LLM Inference API Service¶
The LLM Inference API service is in early access
The service is under development, and is available by request to users who want to help CSCS build the service.
During the beta we want to understand the following:
- Single-site deployments vs. geo-redundant deployments for higher availability.
- Usage patterns (e.g. scale-to-zero on inactivity, vs. keep warm with a minimum replica count).
- Which models that should be offered, and under which conditions?
- The trade-off between existing capacity and future cost.
- What are the appropriate accounting metrics?
During the beta users should expect that:
- Capacity and availability is limited. Downtimes and slowdowns are to be expected.
- The models that are available can change over time.
- Access to the Beta is upon invitation, without any cost.
Please contact Pablo Fernandez at pablo.fernandez@cscs.ch if you are interested to participate in the Beta, describing your use case, relevant project or organizational context, and an estimate of your expected requirements including load, preferred models, and availability expectations.

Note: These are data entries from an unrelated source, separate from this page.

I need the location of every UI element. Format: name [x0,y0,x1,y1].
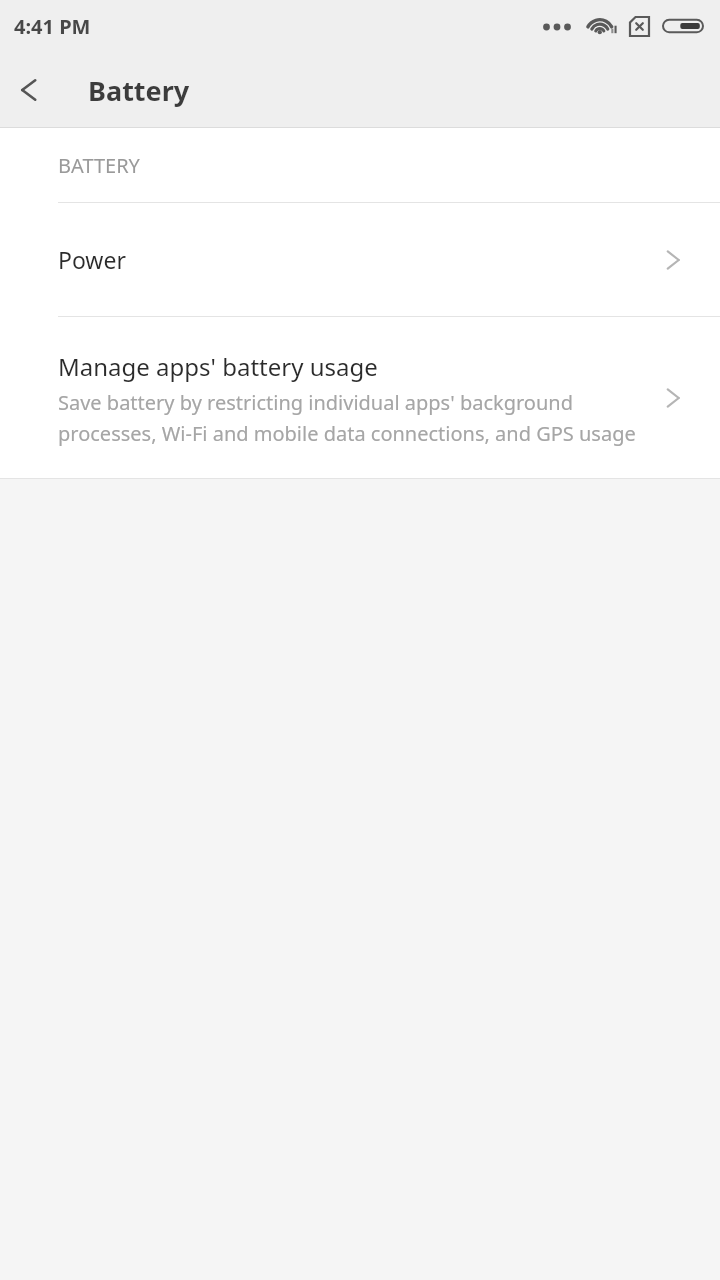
staticText: Save battery by restricting individual a… [58,389,652,446]
staticText: Battery [88,72,190,109]
staticText: BATTERY [58,152,140,179]
staticText: 4:41 PM [14,13,91,40]
button[interactable]: Back [0,52,58,128]
button[interactable]: Manage apps' battery usage [0,317,720,478]
staticText: Manage apps' battery usage [58,350,378,383]
button[interactable]: Power [0,203,720,316]
staticText: Power [58,244,662,275]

The LLM Inference API service provides Internet-accessible OpenAI/Anthropic-compatible inference endpoints backed by selected open-weight LLM models such as Apertus and other vetted models. Users consume from a shared pool of models where requests are efficiently multiplexed across shared serving capacity, without needing to deploy, patch, scale, or operate the underlying serving stack.
Private model deployment is not supported. If you are interested to deploy a model that is not available in this service, we encourage using the sml tool developed by the Swiss AI community.
Usage of sensitive or personal data is not allowed. For privacy reasons, CSCS does not track user prompts or model responses. However, CSCS collects infrastructure metrics and telemetry, including prompt and response lengths, in order to monitor the service quality.
Service at a glance¶
- Managed endpoints
Standard API access over HTTPS using familiar client libraries and tooling.
- Curated models
Selected models are made available and updated centrally.
- No infrastructure management
Let CSCS manage GPUs, containers, autoscaling, and model servers.
- Sovereign and private
Your data is yours and is processed entirely within CSCS in Switzerland. Prompts and responses are not tracked.
Quick Start¶
Before using the API, obtain an authentication token by following the access guide. Include this token in every API request.
Anthropic’s claude
Example environment configuration to be set before starting a claude session.
List available models
Chat completion request
$ curl -X POST "https://llm-proxy.svc.cscs.ch/chat/completions" \
-H "Authorization: Bearer <AUTHENTICATION_TOKEN>" \
-H "Content-Type: application/json" \
-d '{
"model": "Apertus-70B-Instruct-2509",
"messages": [
{"role": "user", "content": "Explain gradient descent in one paragraph."}
],
"temperature": 0.2
}'
Access¶
Request access¶
Early access to this service requires an invitation.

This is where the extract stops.